#### [EXERCISE DESCRIPTION]
What you return must match the records exactly.

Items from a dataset
---------------

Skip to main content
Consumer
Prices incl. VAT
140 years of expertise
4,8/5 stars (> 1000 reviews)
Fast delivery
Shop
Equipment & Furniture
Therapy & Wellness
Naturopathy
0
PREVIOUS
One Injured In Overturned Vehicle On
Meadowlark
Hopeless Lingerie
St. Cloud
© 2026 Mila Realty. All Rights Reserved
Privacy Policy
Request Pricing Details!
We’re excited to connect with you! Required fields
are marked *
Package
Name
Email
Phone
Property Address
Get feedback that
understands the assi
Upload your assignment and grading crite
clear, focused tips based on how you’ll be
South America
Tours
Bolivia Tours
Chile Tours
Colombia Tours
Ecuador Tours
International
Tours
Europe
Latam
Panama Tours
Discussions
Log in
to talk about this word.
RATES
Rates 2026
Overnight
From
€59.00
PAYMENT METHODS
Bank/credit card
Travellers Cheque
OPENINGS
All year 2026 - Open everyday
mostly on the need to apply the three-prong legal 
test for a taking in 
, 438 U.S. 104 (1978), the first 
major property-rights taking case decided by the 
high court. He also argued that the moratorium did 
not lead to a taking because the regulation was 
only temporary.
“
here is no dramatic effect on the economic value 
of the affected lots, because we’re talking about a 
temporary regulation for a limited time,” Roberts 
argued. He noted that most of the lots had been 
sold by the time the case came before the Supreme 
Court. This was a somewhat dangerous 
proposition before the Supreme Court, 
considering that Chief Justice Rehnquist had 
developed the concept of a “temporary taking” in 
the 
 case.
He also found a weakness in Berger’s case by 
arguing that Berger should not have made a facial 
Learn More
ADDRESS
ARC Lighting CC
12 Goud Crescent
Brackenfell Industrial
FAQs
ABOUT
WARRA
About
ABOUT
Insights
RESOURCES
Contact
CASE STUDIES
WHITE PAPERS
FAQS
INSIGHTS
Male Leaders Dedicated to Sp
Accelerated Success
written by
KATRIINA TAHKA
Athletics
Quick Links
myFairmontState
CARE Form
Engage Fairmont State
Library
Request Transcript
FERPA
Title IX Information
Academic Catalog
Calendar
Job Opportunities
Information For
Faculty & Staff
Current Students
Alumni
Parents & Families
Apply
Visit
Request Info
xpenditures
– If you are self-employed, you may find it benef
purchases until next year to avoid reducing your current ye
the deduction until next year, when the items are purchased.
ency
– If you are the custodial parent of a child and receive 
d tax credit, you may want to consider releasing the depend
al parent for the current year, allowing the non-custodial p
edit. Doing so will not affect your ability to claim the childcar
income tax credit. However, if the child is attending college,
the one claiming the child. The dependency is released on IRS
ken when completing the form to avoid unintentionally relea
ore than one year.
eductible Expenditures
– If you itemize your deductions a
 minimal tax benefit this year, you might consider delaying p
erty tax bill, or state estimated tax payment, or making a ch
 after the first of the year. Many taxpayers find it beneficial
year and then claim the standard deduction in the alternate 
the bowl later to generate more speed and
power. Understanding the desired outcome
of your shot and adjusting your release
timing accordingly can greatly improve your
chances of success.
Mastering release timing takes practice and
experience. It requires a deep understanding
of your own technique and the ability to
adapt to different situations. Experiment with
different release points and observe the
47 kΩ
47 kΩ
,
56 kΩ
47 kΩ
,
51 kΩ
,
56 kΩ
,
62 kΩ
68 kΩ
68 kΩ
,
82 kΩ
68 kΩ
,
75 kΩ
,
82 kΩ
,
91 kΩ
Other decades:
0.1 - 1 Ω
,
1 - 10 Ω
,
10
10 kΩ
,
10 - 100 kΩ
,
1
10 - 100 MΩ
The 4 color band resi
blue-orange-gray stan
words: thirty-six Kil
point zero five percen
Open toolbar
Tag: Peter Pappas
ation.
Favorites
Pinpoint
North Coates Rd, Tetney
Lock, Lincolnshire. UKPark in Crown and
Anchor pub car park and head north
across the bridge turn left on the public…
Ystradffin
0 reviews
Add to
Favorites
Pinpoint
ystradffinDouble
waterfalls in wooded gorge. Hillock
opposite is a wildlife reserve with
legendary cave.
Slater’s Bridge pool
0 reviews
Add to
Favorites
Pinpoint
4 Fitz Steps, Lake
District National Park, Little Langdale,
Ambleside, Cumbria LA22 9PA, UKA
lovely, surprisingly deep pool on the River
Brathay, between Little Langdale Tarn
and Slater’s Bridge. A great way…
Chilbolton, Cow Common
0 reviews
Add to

---------------

#### [RESPONSE TO THE EXERCISE]
Skip to main content
Consumer
Prices incl. VAT
140 years of expertise
4,8/5 stars (> 1000 reviews)
Fast delivery
Shop
Equipment & Furniture
Therapy & Wellness
Naturopathy
0
PREVIOUS
One Injured In Overturned Vehicle On
Meadowlark
Hopeless Lingerie
St. Cloud
© 2026 Mila Realty. All Rights Reserved
Privacy Policy
Request Pricing Details!
We’re excited to connect with you! Required fields
are marked *
Package
Name
Email
Phone
Property Address
Get feedback that
understands the assi
Upload your assignment and grading crite
clear, focused tips based on how you’ll be
South America
Tours
Bolivia Tours
Chile Tours
Colombia Tours
Ecuador Tours
International
Tours
Europe
Latam
Panama Tours
Discussions
Log in
to talk about this word.
RATES
Rates 2026
Overnight
From
€59.00
PAYMENT METHODS
Bank/credit card
Travellers Cheque
OPENINGS
All year 2026 - Open everyday
mostly on the need to apply the three-prong legal 
test for a taking in 
, 438 U.S. 104 (1978), the first 
major property-rights taking case decided by the 
high court. He also argued that the moratorium did 
not lead to a taking because the regulation was 
only temporary.
“
here is no dramatic effect on the economic value 
of the affected lots, because we’re talking about a 
temporary regulation for a limited time,” Roberts 
argued. He noted that most of the lots had been 
sold by the time the case came before the Supreme 
Court. This was a somewhat dangerous 
proposition before the Supreme Court, 
considering that Chief Justice Rehnquist had 
developed the concept of a “temporary taking” in 
the 
 case.
He also found a weakness in Berger’s case by 
arguing that Berger should not have made a facial 
Learn More
ADDRESS
ARC Lighting CC
12 Goud Crescent
Brackenfell Industrial
FAQs
ABOUT
WARRA
About
ABOUT
Insights
RESOURCES
Contact
CASE STUDIES
WHITE PAPERS
FAQS
INSIGHTS
Male Leaders Dedicated to Sp
Accelerated Success
written by
KATRIINA TAHKA
Athletics
Quick Links
myFairmontState
CARE Form
Engage Fairmont State
Library
Request Transcript
FERPA
Title IX Information
Academic Catalog
Calendar
Job Opportunities
Information For
Faculty & Staff
Current Students
Alumni
Parents & Families
Apply
Visit
Request Info
xpenditures
– If you are self-employed, you may find it benef
purchases until next year to avoid reducing your current ye
the deduction until next year, when the items are purchased.
ency
– If you are the custodial parent of a child and receive 
d tax credit, you may want to consider releasing the depend
al parent for the current year, allowing the non-custodial p
edit. Doing so will not affect your ability to claim the childcar
income tax credit. However, if the child is attending college,
the one claiming the child. The dependency is released on IRS
ken when completing the form to avoid unintentionally relea
ore than one year.
eductible Expenditures
– If you itemize your deductions a
 minimal tax benefit this year, you might consider delaying p
erty tax bill, or state estimated tax payment, or making a ch
 after the first of the year. Many taxpayers find it beneficial
year and then claim the standard deduction in the alternate 
the bowl later to generate more speed and
power. Understanding the desired outcome
of your shot and adjusting your release
timing accordingly can greatly improve your
chances of success.
Mastering release timing takes practice and
experience. It requires a deep understanding
of your own technique and the ability to
adapt to different situations. Experiment with
different release points and observe the
47 kΩ
47 kΩ
,
56 kΩ
47 kΩ
,
51 kΩ
,
56 kΩ
,
62 kΩ
68 kΩ
68 kΩ
,
82 kΩ
68 kΩ
,
75 kΩ
,
82 kΩ
,
91 kΩ
Other decades:
0.1 - 1 Ω
,
1 - 10 Ω
,
10
10 kΩ
,
10 - 100 kΩ
,
1
10 - 100 MΩ
The 4 color band resi
blue-orange-gray stan
words: thirty-six Kil
point zero five percen
Open toolbar
Tag: Peter Pappas
ation.
Favorites
Pinpoint
North Coates Rd, Tetney
Lock, Lincolnshire. UKPark in Crown and
Anchor pub car park and head north
across the bridge turn left on the public…
Ystradffin
0 reviews
Add to
Favorites
Pinpoint
ystradffinDouble
waterfalls in wooded gorge. Hillock
opposite is a wildlife reserve with
legendary cave.
Slater’s Bridge pool
0 reviews
Add to
Favorites
Pinpoint
4 Fitz Steps, Lake
District National Park, Little Langdale,
Ambleside, Cumbria LA22 9PA, UKA
lovely, surprisingly deep pool on the River
Brathay, between Little Langdale Tarn
and Slater’s Bridge. A great way…
Chilbolton, Cow Common
0 reviews
Add to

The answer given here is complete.